# Wyeast 1318



## therook (10/7/08)

Going to pitch this yeast for the first time tonight and am wandering what ferment temp people have found the best to be.

Rook


----------



## warrenlw63 (10/7/08)

18 me old China!  

Warren -


----------



## devo (10/7/08)

+1

This was one of the very first liquid yeasts I used when brewing with them. It works well in PA's and IPA's @ around 22c if you want something a tad fruitier but 18 is the ideal temp.


----------



## Aaron (10/7/08)

Great yeast. My favourite. I use it in all my American and British Ales.
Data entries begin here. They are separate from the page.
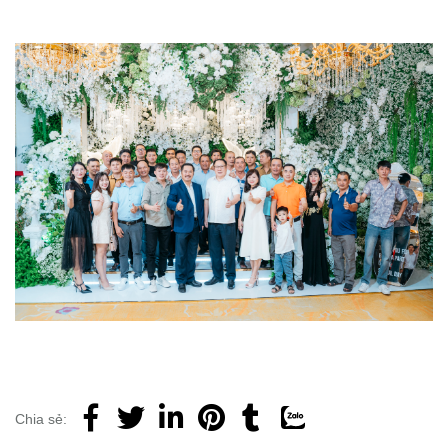
Chia sẻ: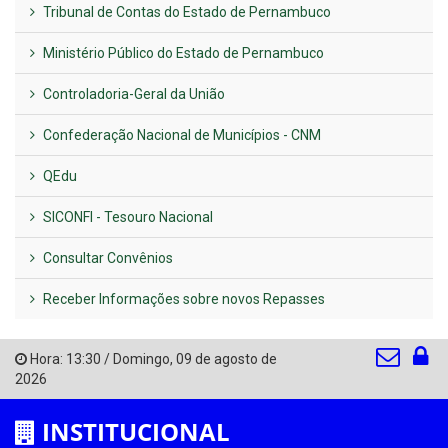
Tribunal de Contas do Estado de Pernambuco
Ministério Público do Estado de Pernambuco
Controladoria-Geral da União
Confederação Nacional de Municípios - CNM
QEdu
SICONFI - Tesouro Nacional
Consultar Convênios
Receber Informações sobre novos Repasses
Hora:
13:30
/
Domingo
,
09 de agosto de
2026
INSTITUCIONAL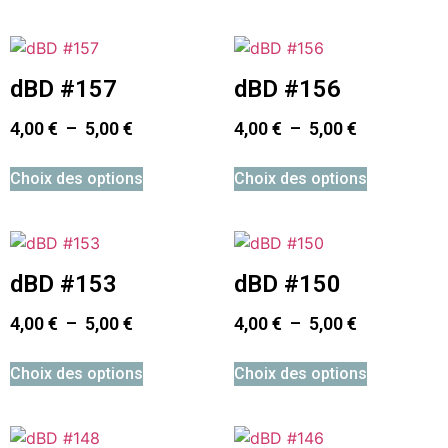
dBD #157
dBD #156
4,00
€
–
5,00
€
4,00
€
–
5,00
€
Choix des options
Choix des options
dBD #153
dBD #150
4,00
€
–
5,00
€
4,00
€
–
5,00
€
Choix des options
Choix des options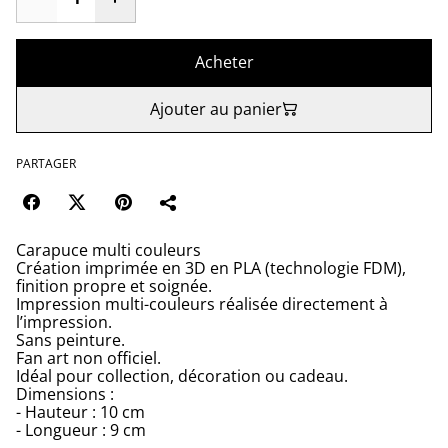
Acheter
Ajouter au panier
PARTAGER
Carapuce multi couleurs
Création imprimée en 3D en PLA (technologie FDM),
finition propre et soignée.
Impression multi-couleurs réalisée directement à
l’impression.
Sans peinture.
Fan art non officiel.
Idéal pour collection, décoration ou cadeau.
Dimensions :
- Hauteur : 10 cm
- Longueur : 9 cm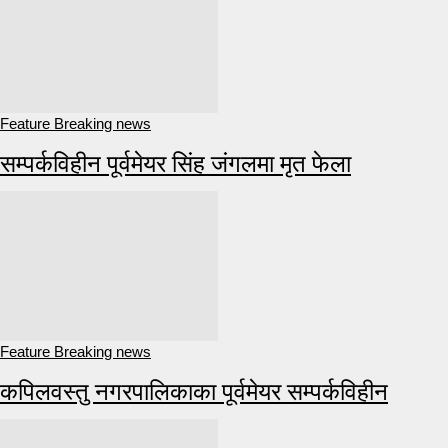
Feature Breaking news
सम्पर्कविहीन पूर्वमेयर सिंह जंगलमा मृत फेला
Feature Breaking news
कपिलवस्तु नगरपालिकाका पूर्वमेयर सम्पर्कविहीन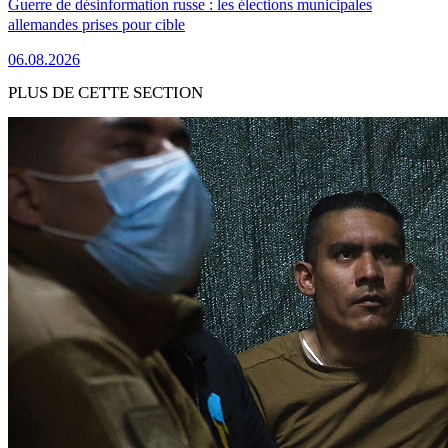
Guerre de désinformation russe : les élections municipales
allemandes prises pour cible
06.08.2026
PLUS DE CETTE SECTION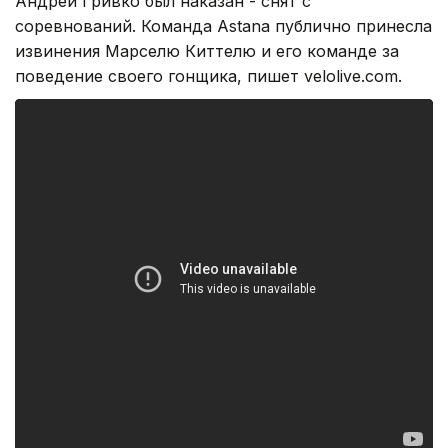
Андрей Гривко был наказан - снят с
соревнований. Команда Astana публично принесла
извинения Марселю Киттелю и его команде за
поведение своего гонщика, пишет velolive.com.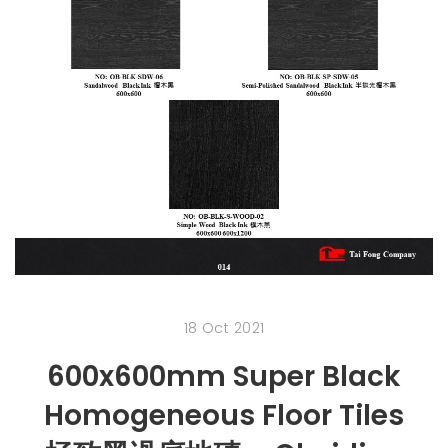
18 Oct 2021
600x600mm Super Black
Homogeneous Floor Tiles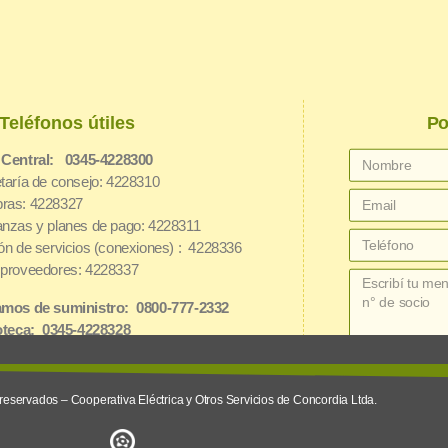
Teléfonos útiles
Po
 Central: 0345-4228300
taría de consejo: 4228310
ras: 4228327
nzas y planes de pago: 4228311
ón de servicios (conexiones) : 4228336
proveedores: 4228337
mos de suministro: 0800-777-2332
oteca: 0345-4228328
net: 3454162826
reservados – Cooperativa Eléctrica y Otros Servicios de Concordia Ltda.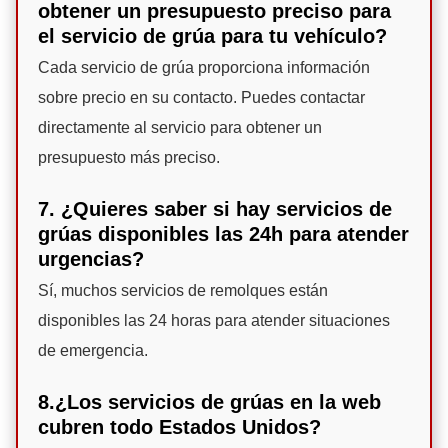
obtener un presupuesto preciso para
el servicio de grúa para tu vehículo?
Cada servicio de grúa proporciona información
sobre precio en su contacto. Puedes contactar
directamente al servicio para obtener un
presupuesto más preciso.
7. ¿Quieres saber si hay servicios de
grúas disponibles las 24h para atender
urgencias?
Sí, muchos servicios de remolques están
disponibles las 24 horas para atender situaciones
de emergencia.
8.¿Los servicios de grúas en la web
cubren todo Estados Unidos?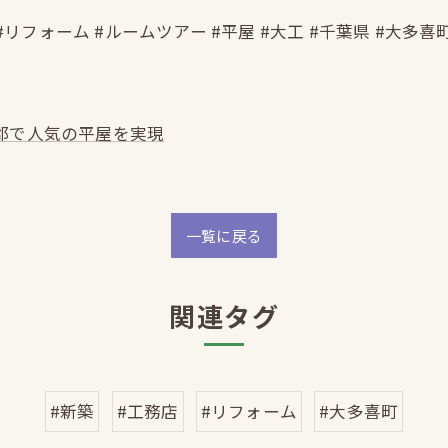
#リフォーム #ルームツアー #平屋 #大工 #千葉県 #大多喜
郡で人気の平屋を実現
一覧に戻る
関連タグ
#新築
#工務店
#リフォーム
#大多喜町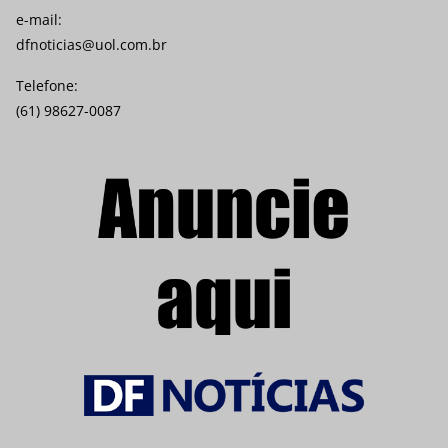
e-mail:
dfnoticias@uol.com.br
Telefone:
(61) 98627-0087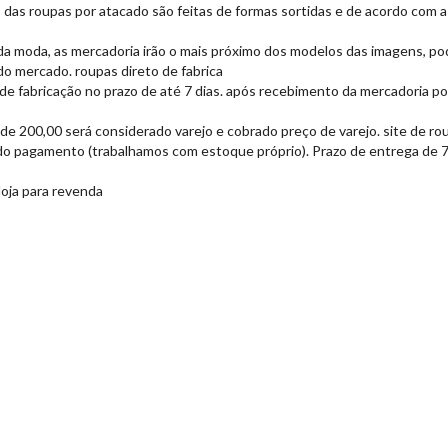
cas das roupas por atacado são feitas de formas sortidas e de acordo com
da moda, as mercadoria irão o mais próximo dos modelos das imagens, po
o mercado. roupas direto de fabrica
de fabricação no prazo de até 7 dias. após recebimento da mercadoria por 
de 200,00 será considerado varejo e cobrado preço de varejo. site de ro
do pagamento (trabalhamos com estoque próprio). Prazo de entrega de 7 a
loja para revenda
Make sure you have some head space in your fermenter too. When they say this is a true top cropping yeast they mean it.


----------



## therook (10/7/08)

Thanks Chaps,

I was curious as i normally brew ales at 18 with dry yeasts and the Wyeast site has 18 at the low end of the scale

Rook


----------



## Ross (10/7/08)

I'd personally go a tad warmer - 19 to 20c. English yeasts shouldn't be fermented to cool IMHO.

Edit:....yes a true top cropper - The 1st time I used it I was worried my ferment would never finish, the resultant krausen below




cheers ross


----------



## tdh (10/7/08)

I'd go 20*C +/- 1*C.

Too cool is too dull. 

It makes the ale taste like an ale!

tdh


----------



## warrenlw63 (10/7/08)

Bear in mind Rook if its reading 18 degrees on the outside of your fermenter I'm sure its probably chugging away at 19-20 on the inside at high krausen anyway. Worth bearing in mind.  

Note unless your temp control or thermometer is in direct contact with your wort it could be relevant.

Warren -


----------



## Barramundi (10/7/08)

i have a brew going at the moment at 14 deg using this yeast , bubbling away happily ...


----------